We would like to offer an alternative possibility: an open Metaverse run and operated by independent parties of different concerns, who may not be necessaily focusing on the same goals or values, yet can seamlessly collaborate together due to a common set of rules / tools.

Such models have already been running successfully in a few domains, including the PlanetLab environment for network researchers, the Bitcoin network, the World Wide Web servers, and even the Internet itself via routers.

What this has inspired us is that as long as a common set of protocols are adopted for serving a specifc purpose, scalable and decentralized systems can be built relatively easily and quickly. Demands for the network utility alone will be enough to drive impressive progress and growth.

Here we present the design and rationale of OpenVerseLab, a framwork and protocol to allow mutimedia and virtual reality systems to become "interconnected and interoperable" by abstracting and supporting the "control of interactions" within a Metaverse context.

We believe that once people realize the power and positive possibilities of collaborating with others' unique ability on an open platform, progress will start to grow exponentially, as has been demonstrated by the network research communities, and open source communities.

Below we wil describe the design and implications of such a system, as well as its future outlook and roadmap.

Design

fully peer to peer
PlanetLab, WWW, and the Internet itself all have an important characteristic: nodes responsible for computing or storage can be added or removed from the network at any time, without hurting the functionality or service for the overall system.

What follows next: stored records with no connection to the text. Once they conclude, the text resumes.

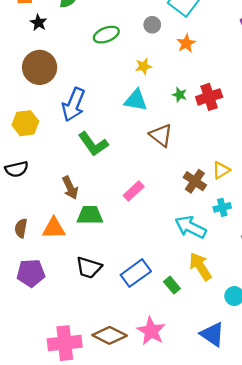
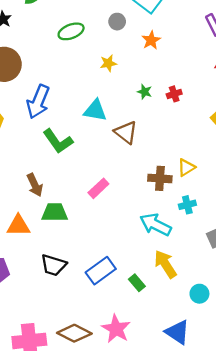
red cross: (209, 97) -> (174, 94), size x0.6
cyan triangle: (136, 100) -> (95, 110), moved
brown cross: (195, 181) -> (160, 178), turned -30

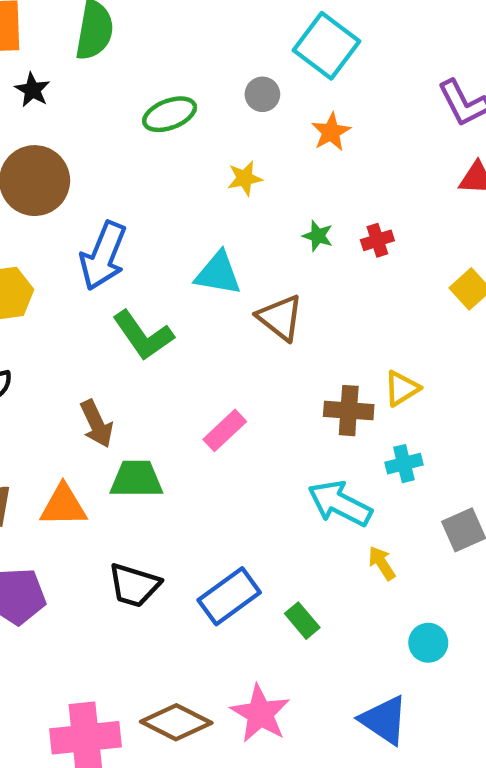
yellow arrow: (165, 264) -> (382, 563), moved, size x0.6

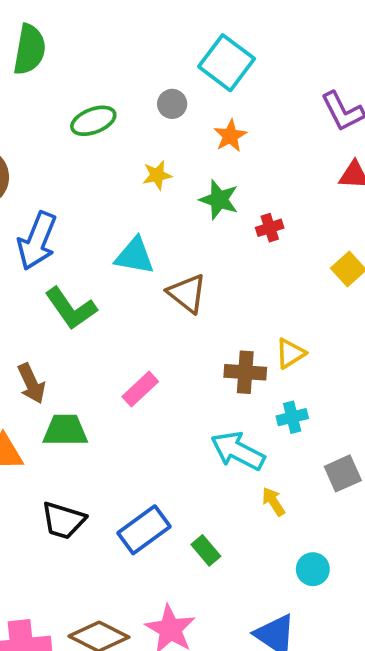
green star: (318, 236) -> (219, 200), moved, size x1.5

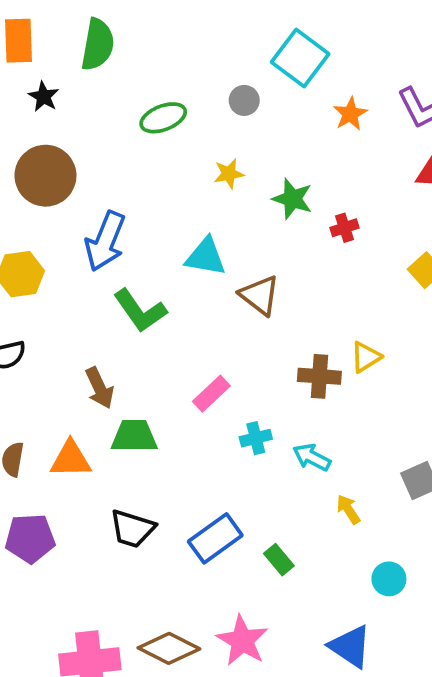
orange star: (230, 136) -> (350, 114), moved
cyan cross: (292, 417) -> (256, 438), moved
cyan arrow: (238, 451) -> (312, 457), size x0.7

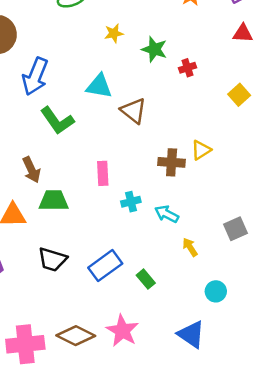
pink rectangle: (211, 394) -> (103, 173), turned -50

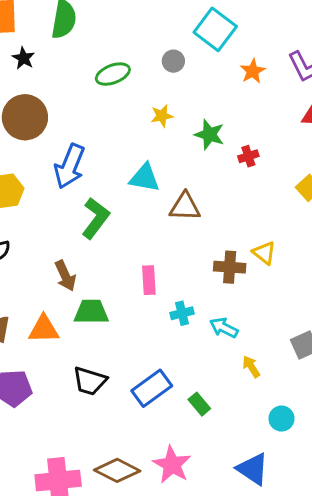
brown triangle: (133, 111) -> (185, 207), turned -36
green L-shape: (57, 121) -> (96, 218), turned -108
yellow triangle: (201, 150) -> (264, 253), turned -50

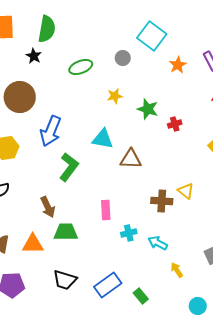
black star: (23, 58) -> (34, 56), moved

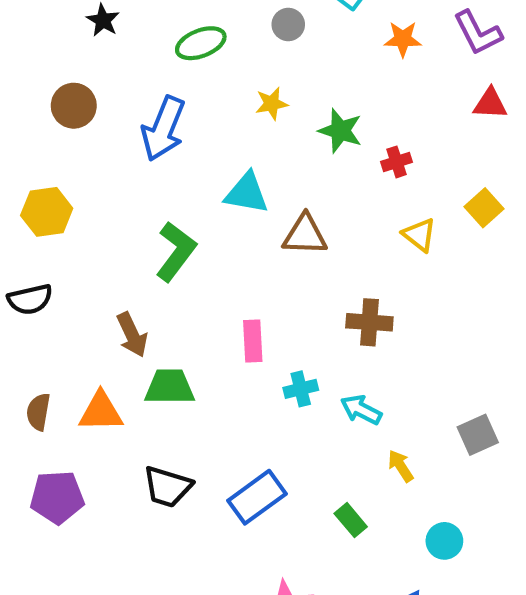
orange star: (178, 65) -> (403, 39), turned 30
brown circle: (20, 97) -> (74, 106), size x0.7
blue arrow: (51, 131) -> (163, 129), moved
yellow triangle: (186, 191) -> (419, 235), moved
green rectangle: (141, 296) -> (351, 520), moved

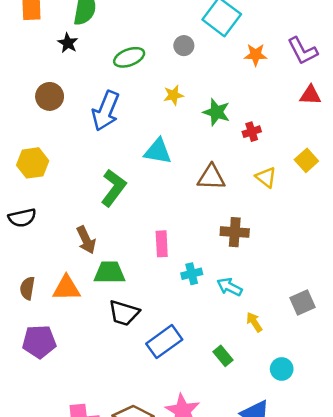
brown triangle: (305, 235) -> (211, 177), moved
black trapezoid: (167, 487) -> (124, 313), moved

There is also technically no centralised authority to provide permission to join or leave the network. For admin purposes there are authorities locally to handle the join/leave of nodes. This is known as a peer to peer or fully distributed architecture.

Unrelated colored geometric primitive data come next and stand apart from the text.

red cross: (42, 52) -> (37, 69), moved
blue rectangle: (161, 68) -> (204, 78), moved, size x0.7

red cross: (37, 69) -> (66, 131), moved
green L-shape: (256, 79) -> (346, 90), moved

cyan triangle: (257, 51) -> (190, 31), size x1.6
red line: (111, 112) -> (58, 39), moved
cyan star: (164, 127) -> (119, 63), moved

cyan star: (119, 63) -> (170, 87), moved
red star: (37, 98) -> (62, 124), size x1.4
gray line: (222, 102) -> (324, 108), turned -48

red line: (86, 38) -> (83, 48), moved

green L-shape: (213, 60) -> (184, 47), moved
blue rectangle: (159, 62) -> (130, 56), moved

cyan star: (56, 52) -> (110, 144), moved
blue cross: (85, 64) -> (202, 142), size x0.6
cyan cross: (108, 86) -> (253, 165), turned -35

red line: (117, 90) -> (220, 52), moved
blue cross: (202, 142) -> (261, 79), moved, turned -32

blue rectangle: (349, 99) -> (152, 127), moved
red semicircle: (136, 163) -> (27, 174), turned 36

Peer to peer systems typically have the properties of being more scalable, fault-tolerant, and also more affordable, as not too powerful or specialized hardware is required to run such systems.

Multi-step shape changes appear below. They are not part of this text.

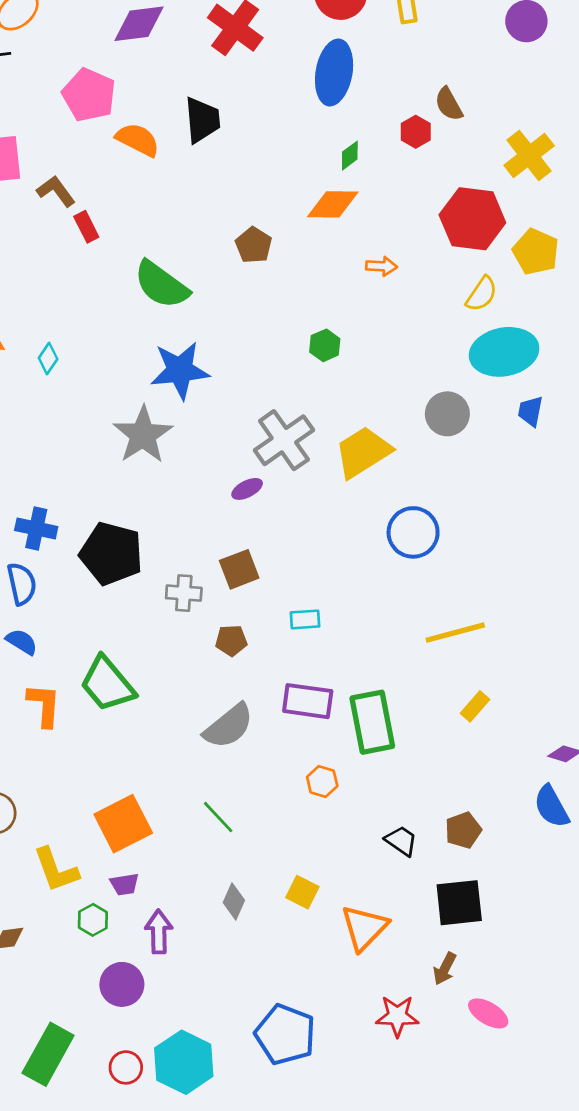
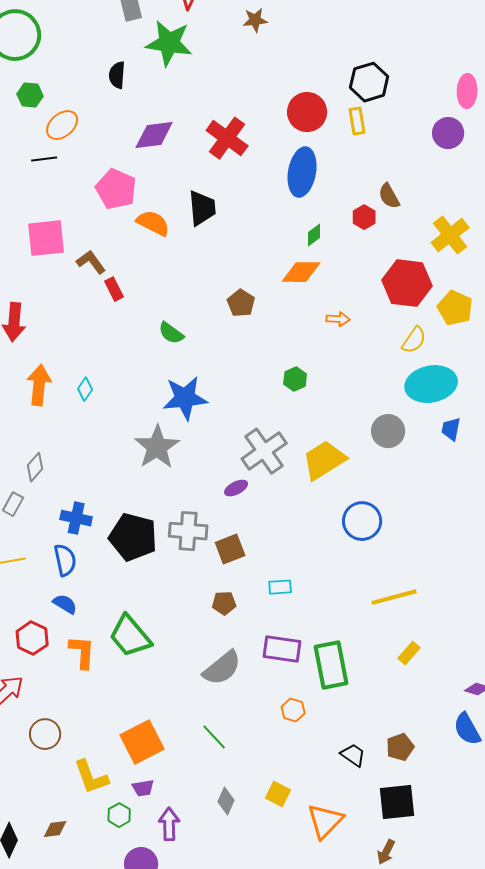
green semicircle: (161, 285) -> (171, 333), size x0.6
gray cross: (184, 593) -> (188, 531), moved, size x1.4

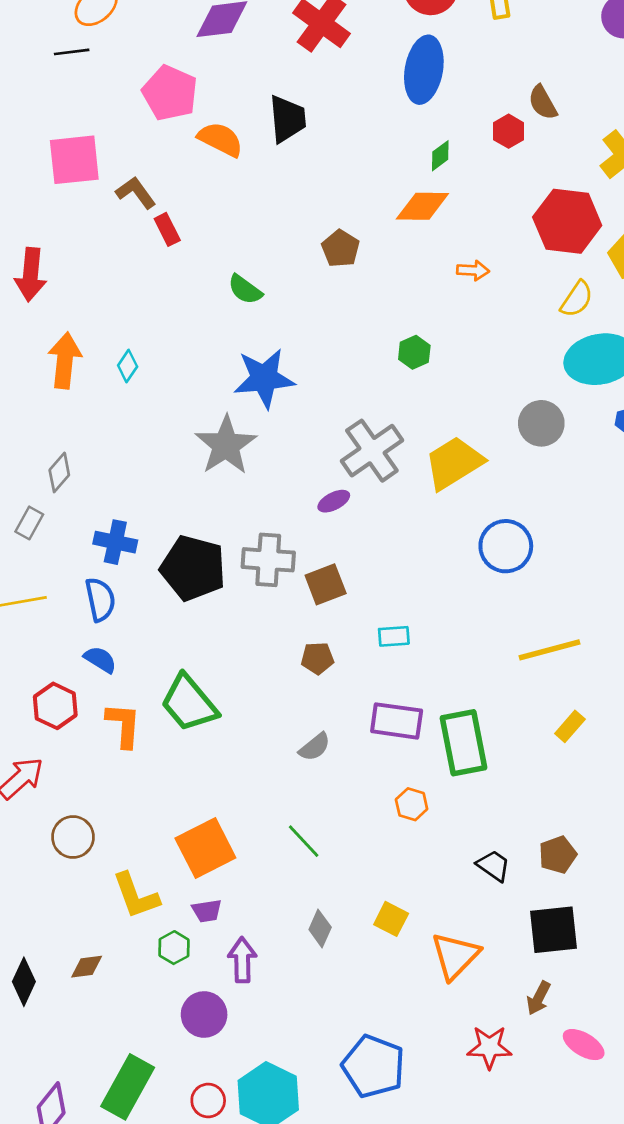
gray semicircle: (222, 668) -> (315, 747), size x0.6

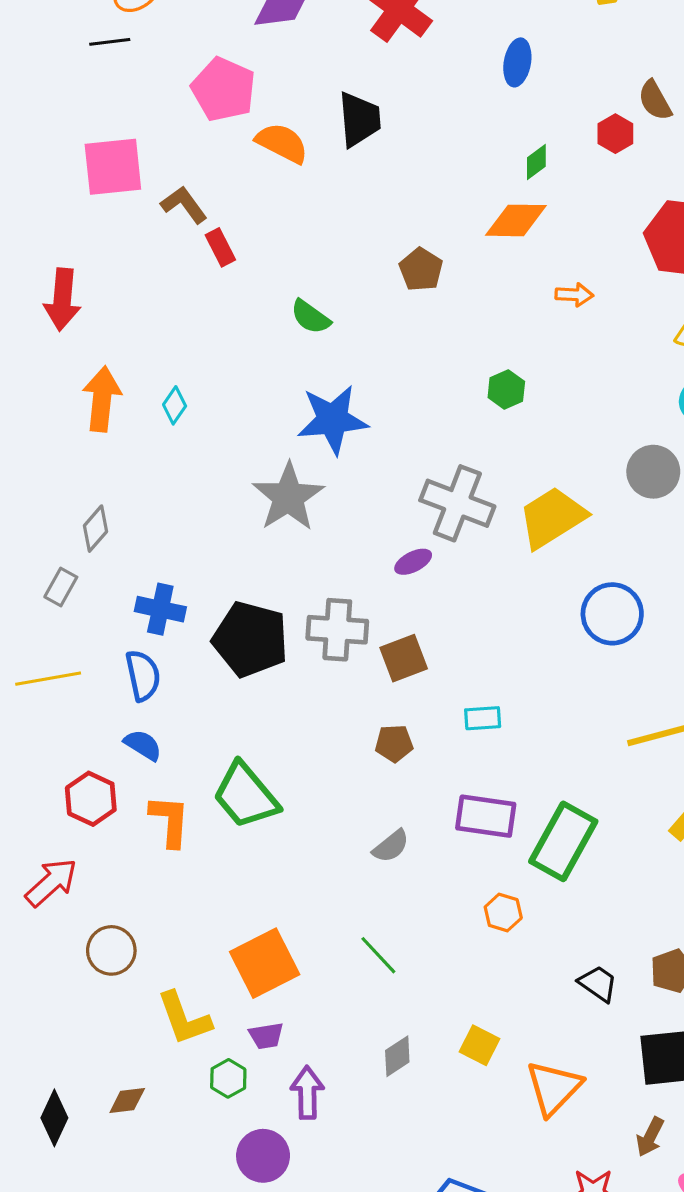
blue ellipse: (424, 70) -> (517, 62), size x0.6
gray cross: (372, 451) -> (457, 503), turned -34
green rectangle: (463, 743) -> (563, 841), turned 40
gray diamond: (320, 928) -> (397, 1056), turned 33

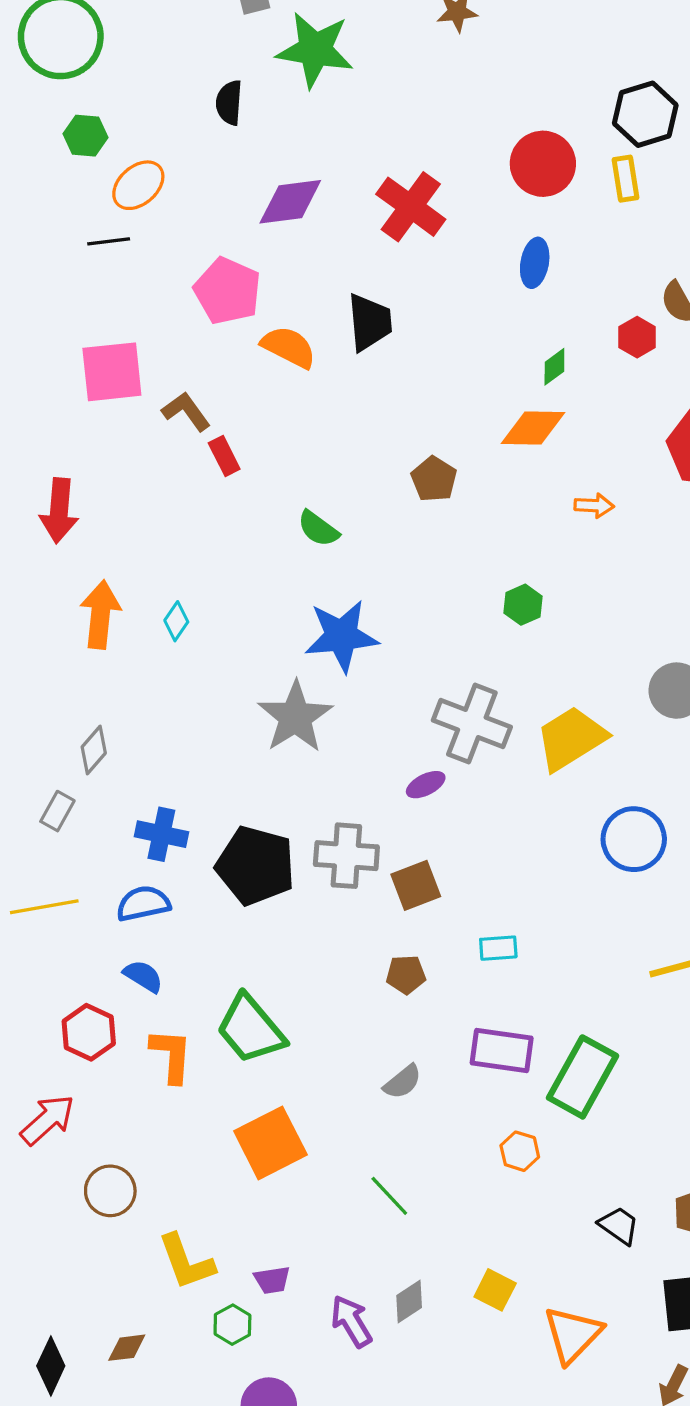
blue semicircle: (143, 676) -> (143, 904), turned -90
orange square: (265, 963) -> (270, 1143), moved
purple arrow: (307, 1093) -> (351, 1321), moved, turned -30

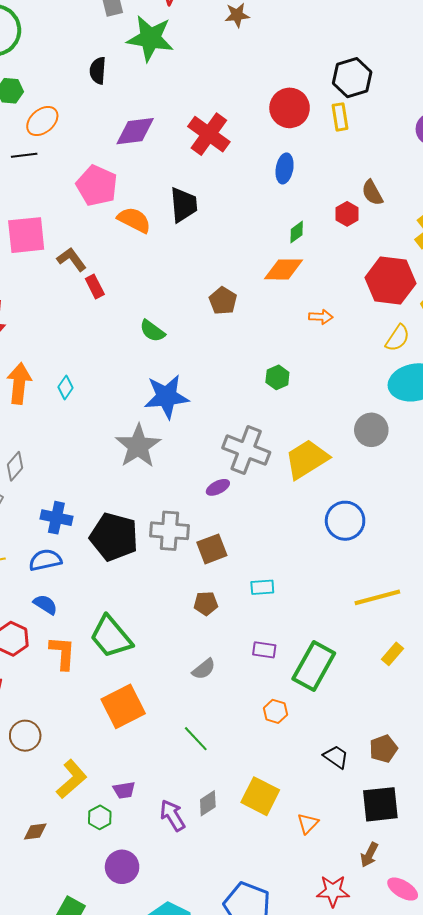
purple rectangle: (502, 1050) -> (264, 650), size x0.6
yellow L-shape: (186, 1262) -> (72, 779), turned -111
yellow square: (495, 1290) -> (260, 796), size x1.5
orange triangle: (573, 1335) -> (308, 823), size x0.6

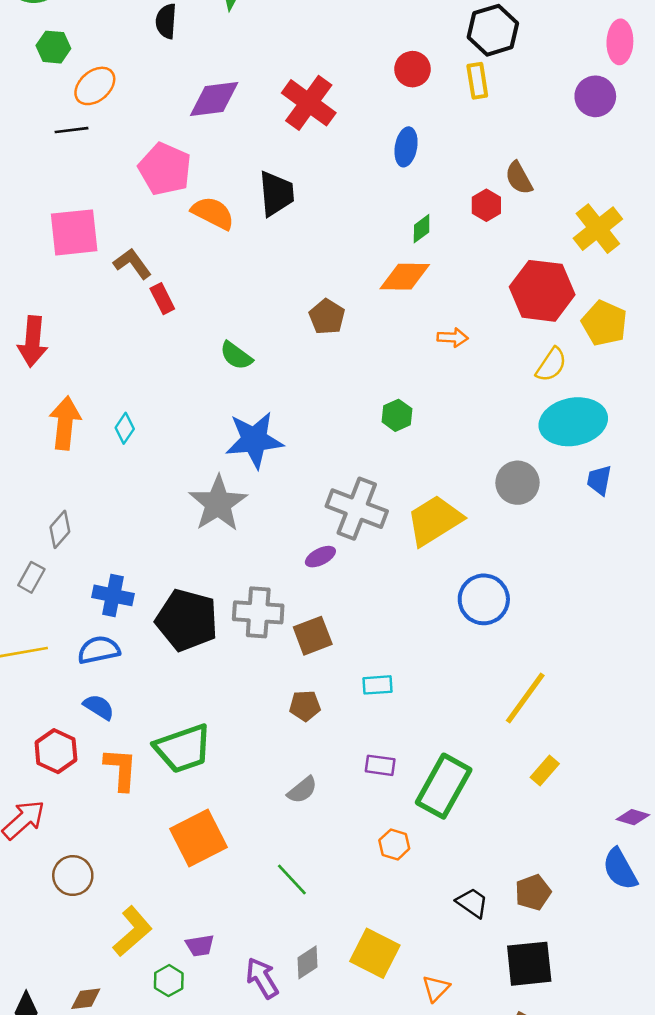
red circle: (290, 108) -> (412, 69), size x0.7
yellow line: (377, 597) -> (525, 698), turned -39
green trapezoid: (111, 637) -> (183, 748), turned -69

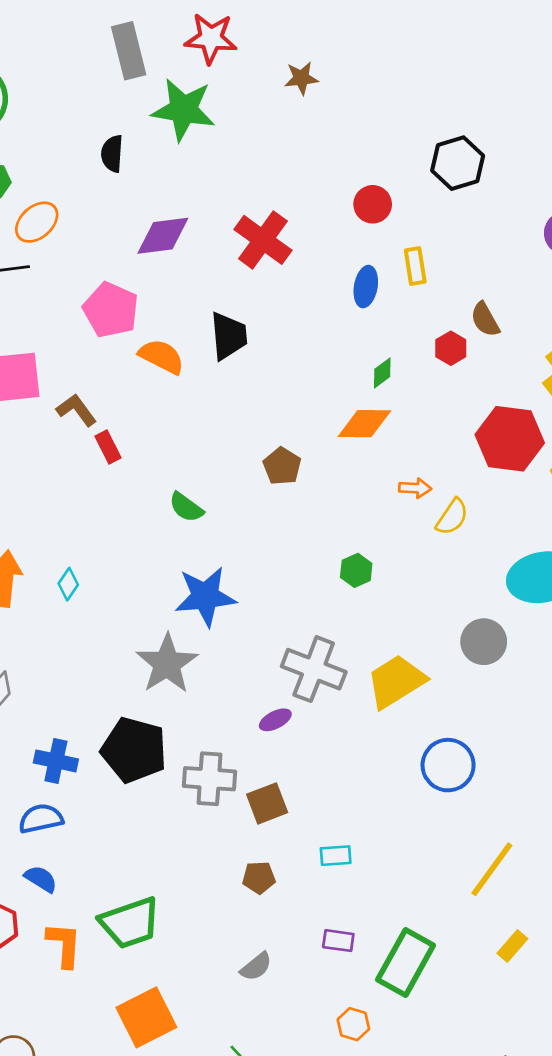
yellow rectangle: (477, 81) -> (415, 266), moved
yellow semicircle: (551, 365) -> (452, 517), moved
black pentagon: (187, 620) -> (134, 750), moved

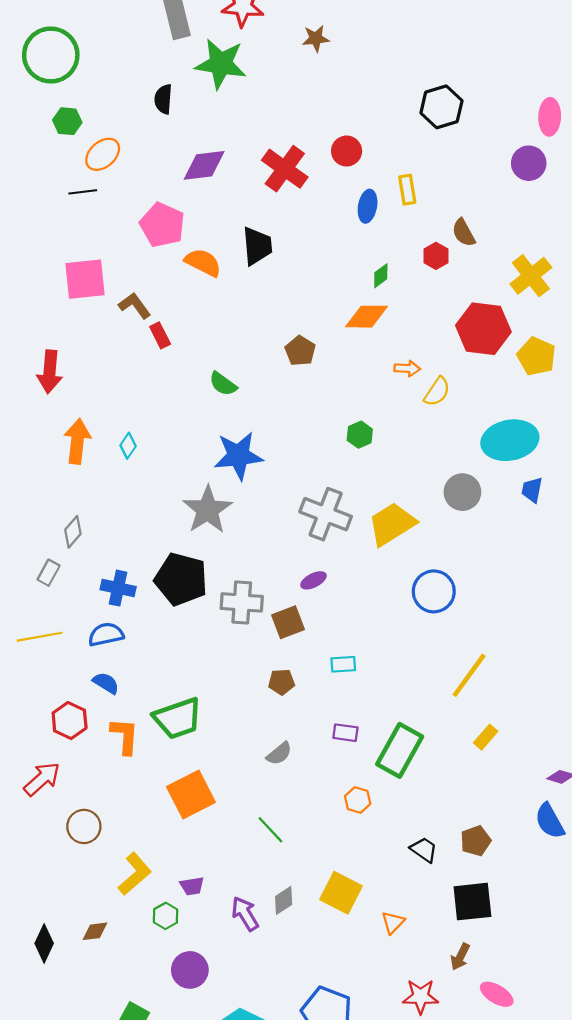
red circle: (373, 204) -> (347, 151), moved
purple ellipse: (275, 720) -> (313, 580), moved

We would like our design to be fully distributed peer to peer, from an architecture point of view.

separation of control & content
In multimedia systems such as video streaming, and AR/VR systems such as games or virtual tours, the data can be roughly distinguished to two types: control data and content data.

Control data is often smaller, and represents meta data related to the actual content, for example resolution or bit rate for video streams. These are typically data that has to be sent correctly and reliably, or the resulting rendering/presentation of the media content would not be correct.

Content data on the other hand are typically larger in volume (such as textures, or a 3D point cloud representation of a person or object), but may also be more tolerant to data loss.

Many diverse forms of data format and structures have been developed over the years, and for good reasons: multimedia is a field of diverse representations, the ingenuity of the researchers partly lies in how to design ever efficient representation for both control and content, and it will be both unrealistic and limiting to think that we can design and single format to rule them all.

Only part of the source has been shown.